Rhea strode over, seized his ear between forefinger and thumb, and applied the ancient cousin-magic that turns men into obedient papier-mâché. "You are joining us," she said without heat. "Say yes."
He writhed with dignity. "No."
She lifted his ear higher and adjusted her grip to engage the soul. "Say yes."
"Ouch! Ouch! It hurts." Ray's stubborn will collapsed like bad pastry. "Yes," he squeaked.
"Excellent," Fizz said. "You will worship me with the proper respect. Do not worry, I offer a beginner track."
"I do not worship lint," Ray snapped, then remembered he had just crumpled into the dirt and reached for a different sentence. "I will… listen."
"Good enough," Rhea said. She released the ear and dusted her hands like a judge declining an appeal. "We kill one more together. If you fail to be a team, I send you back with a note pinned to your collar."
Ray turned a careful color that clashed with his pride but did not ignite it. He stood, tested the ankle with a wince, and nodded once.
They formalized it at a game trail—chalk on a board hung from a nail banged into a root by a proctor who understood symbolism. Team: Lord Fizz, field addendum: Rhea Flame, Ray Flame. Fizz insisted on drawing a tasteful soup bowl next to the name. The proctor erased the soup bowl without comment.
"Target," John said, scanning the brush.
"Snarl ape," Rhea said. "Three-class by rank, four-class by temper, zero-class by intelligence. It eats hands."
Fizz's whiskers perked. "We bring it a glove," he said. "We give it wind for breakfast."
They found one soon enough.

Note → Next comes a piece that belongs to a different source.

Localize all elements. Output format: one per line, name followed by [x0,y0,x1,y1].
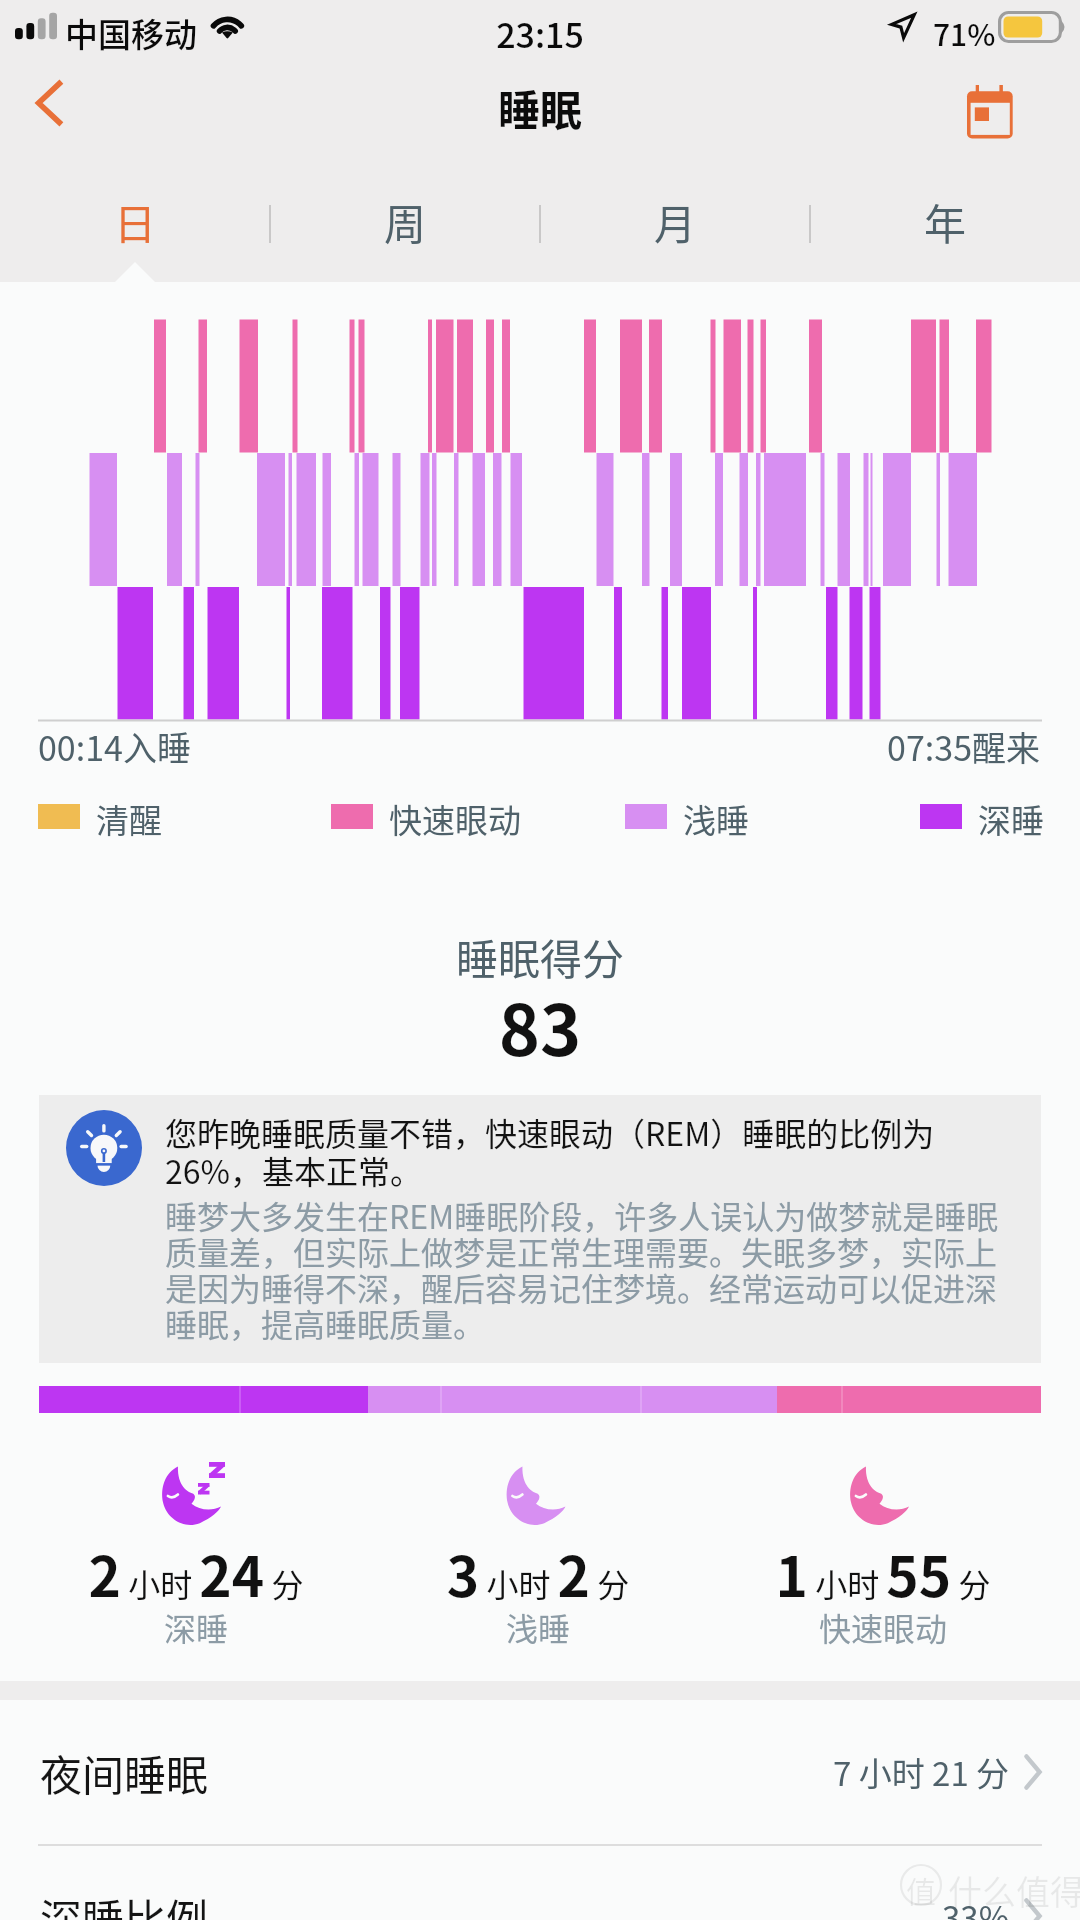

You always hear snarl apes before you see them because the black jungle itself tries to leave the room. It hung from a low branch like a bundle of muscle that had cut a bad deal with gravity. Its arms were too long for anyone's moral comfort. Its teeth looked like it had tried to be a shark and failed the audition.
"We need a plan," John said.
"Bait," Rhea said. She laced flame through a curtain of dry creeper on the far side, low and showy, not hot enough to spread. The ape's head jerked toward the light the way dumb danger loves spectacle.
"Lets air for the ankle," John said.
"Shin," Fizz said.
"Pride," Ray muttered, and for the first time today he and competence occupied the same square of the board.
They moved without announcing that they were a team because teams that say they are a team are usually not. Rhea cast two quick fans of heat —not burning fire, only heat— to make the ground uncomfortable where the beast would want to land. John pulled the meaning out of one patch of soil, just a thumb-width domino that would topple the creature's handsome plan to charge.
Fizz cupped water from nowhere and whipped it in a flat disc at the creature's eyes. Ray, chastened but not defanged, drew flame along his forearms like gauntlets and held it — not projecting, not wasting, compressing for once as if fire could be a tool instead of a tantrum.
The snarl ape launched.
It hit John's patch of altered ground and found that one of its favorite answers had become a question. Its left hand slid. Its right foot overcompensated and landed in Rhea's heat. Pain translated into its body like an insult. It opened its mouth to narrate its feelings. Fizz's water disc slapped into the throat instead of the eyes, closing voice without drowning breath. The ape gagged, neck arched, underjaw high.
Ray stepped in —not bravely, because bravery is expensive, but correctly— and hammered the compressed flame under the chin with both fists. The heat bit into the soft hinge. The head snapped up farther. Rhea laid a single line of real fire across the exposed tendon as if stitching a sentence closed. John hit the knee with an inch of hush and the knife found what knives are always trying to find.
Snarl ape collapsed on the ground like a tent when you cut one pole.